In Stevens v. Damon, 29 Vt. 521, it was hel that:
“The judgment of the justice in such a suit will not be a bar to a subsequent suit for the recovery of the account of the plaintiff which was not presented, if its presentation was omitted by mistake, or for any other sufficient reason.”
See Cramer v. Manufacturing Co., 35 C. C. A. 508, 93 Fed. 636; Fox v. Althorp, 40 Ohio St. 322; Kane v. Morehouse, 46 Conn. 300 (closely resembles Stevens v. Damon); Wyman v. Mitchell, 1 Cow. 316, and other cases cited in the case of Clark v. Rowling, supraj also, Johnson v. Insurance Co., 12 Mich. 216 (86 Am. Dec. 49).

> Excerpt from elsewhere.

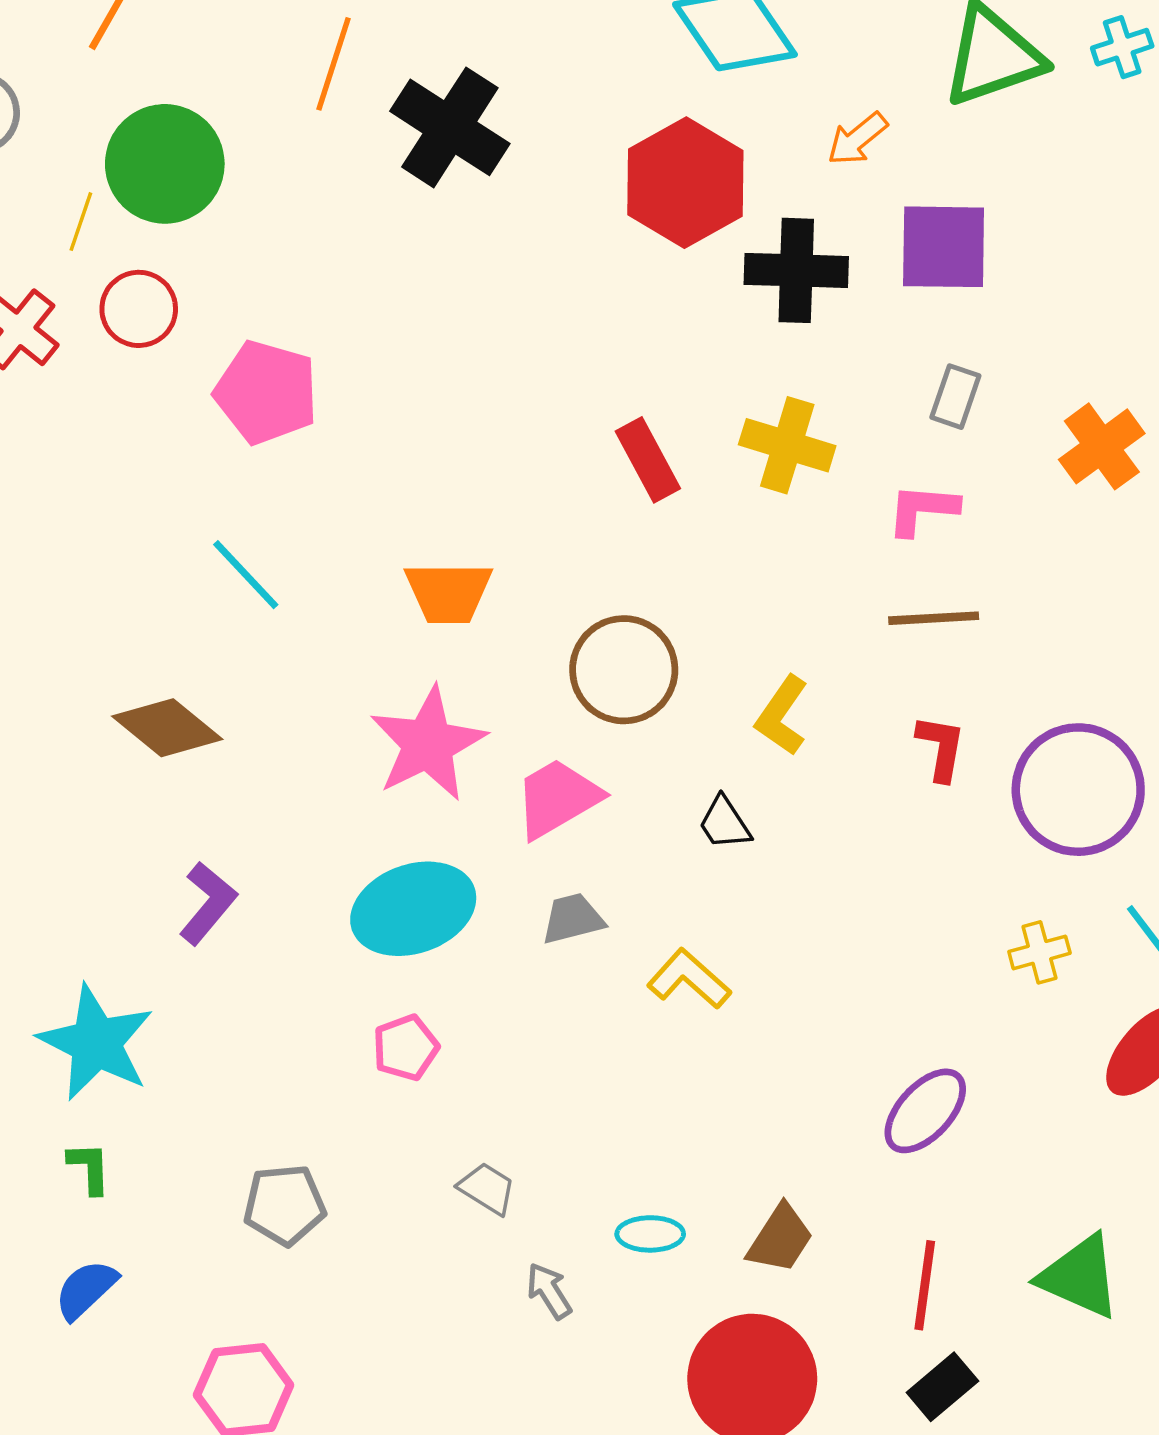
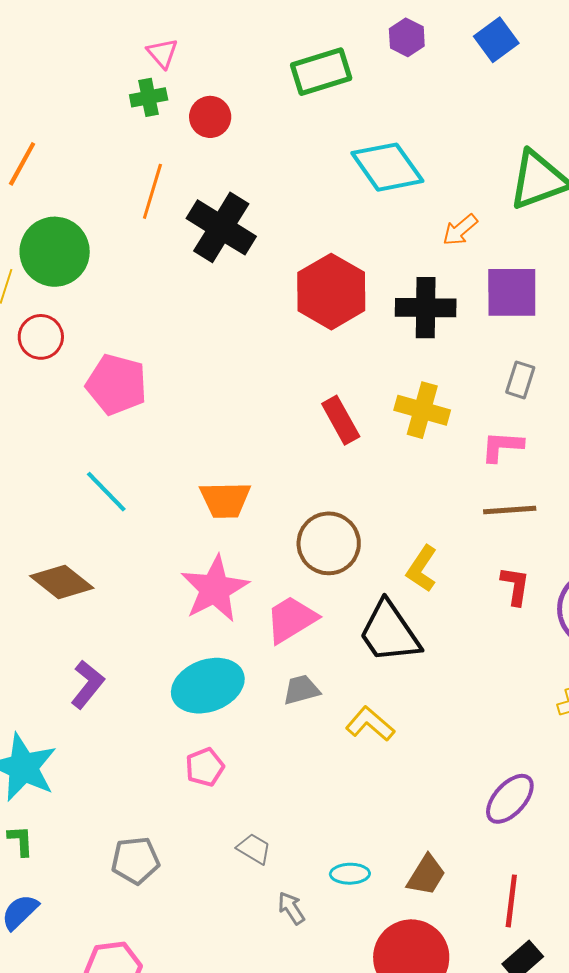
red hexagon: (685, 183) -> (331, 292), moved
black trapezoid: (725, 823) -> (389, 632), size x2.0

In the case before us, there is evidence from which it might be found that the course taken by the defendant in procuring a judgment for the breach of the contract was due to the concealment on the part of the iron works of the fact of the transfer of the claim, or, at least, of the mistake of the defendant in supposing that it belonged to the iron works at that time. We think the hardship and injustice of a strict application of the rule of merger is so apparent that we are justified in considering the case within the principle of the cases cited, and holding that, although the plaintiff was not strictly in privity as to the judgment, he was as to the cause of action upon which it was based, and that the defense made was proper. We think this conclusion renders it unnecessary to discuss the subject of election of remedies raised by the briefs.
The further point is made that the defense was not admissible under the pleadings. The case began in justice’s court. The plea was presumably oral, and consisted of “the general issue, notice of set-off and recoupment.” This was not a sufficiently definite plea, under the case of Kerr v. Bennett, 109 Mich. 546, but it was amendable, and, had attention been called to it, doubtless would have been amended.

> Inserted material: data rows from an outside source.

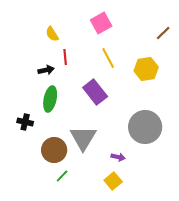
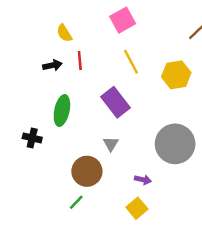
black arrow: (46, 70) -> (52, 65), moved
gray triangle: (83, 138) -> (111, 144), moved, size x0.5
brown circle: (54, 150) -> (87, 171), moved

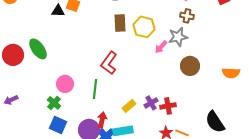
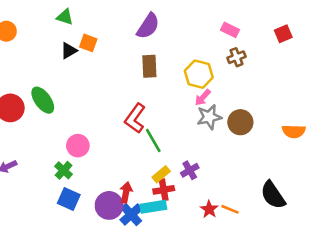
black triangle: (58, 11) -> (69, 51), turned -32
brown cross: (187, 16) -> (236, 57), turned -32
yellow hexagon: (144, 27) -> (199, 74), moved
gray star: (178, 37) -> (209, 117), moved
green line: (95, 89) -> (153, 140), moved, turned -36
red cross: (168, 106) -> (164, 190), moved

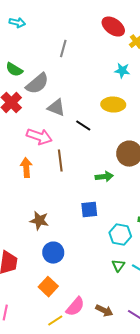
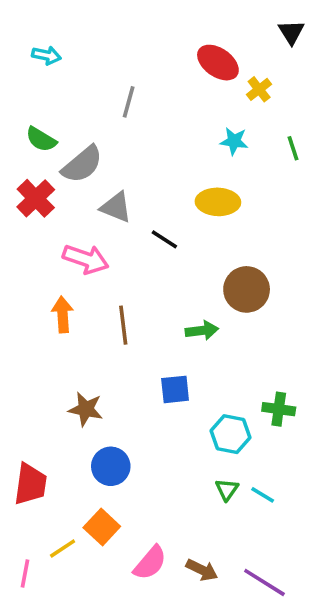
brown line: (60, 161) -> (123, 325), moved
yellow line: (55, 321) -> (63, 548), moved

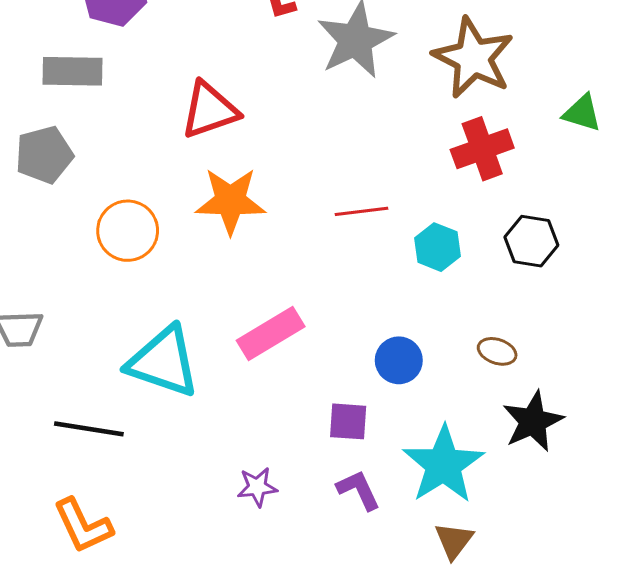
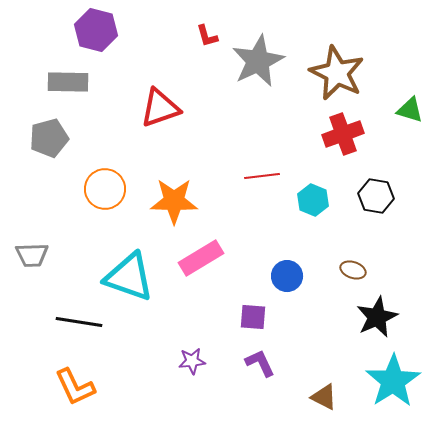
orange star: (230, 201) -> (174, 201), moved
cyan star: (443, 465) -> (393, 381), moved
brown triangle: (454, 541) -> (324, 397), turned -40

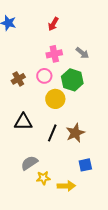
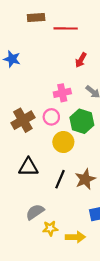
red arrow: (53, 24) -> (81, 60), moved
brown cross: (18, 79) -> (23, 120), size x1.5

[486]*486The objections shown in the record do not indicate that the sufficiency of the plea was attacked. They are simply that certain questions and testimony were incompetent and immaterial. That might mean that the plea was insufficient, or that the defense of recoupment could not be proved because of the former judgment, which seems to have been, then, as here, the main contention. Such objections are admirably adapted to the concealment of the real point relied upon, and we have often held that they will not justify a reversal. The authorities are collected in the recent case of Detzur v. Brewing Co., 119 Mich. 282.
The judgment should be affirmed.
Moore and Long, JJ., concurred with Hooker, J.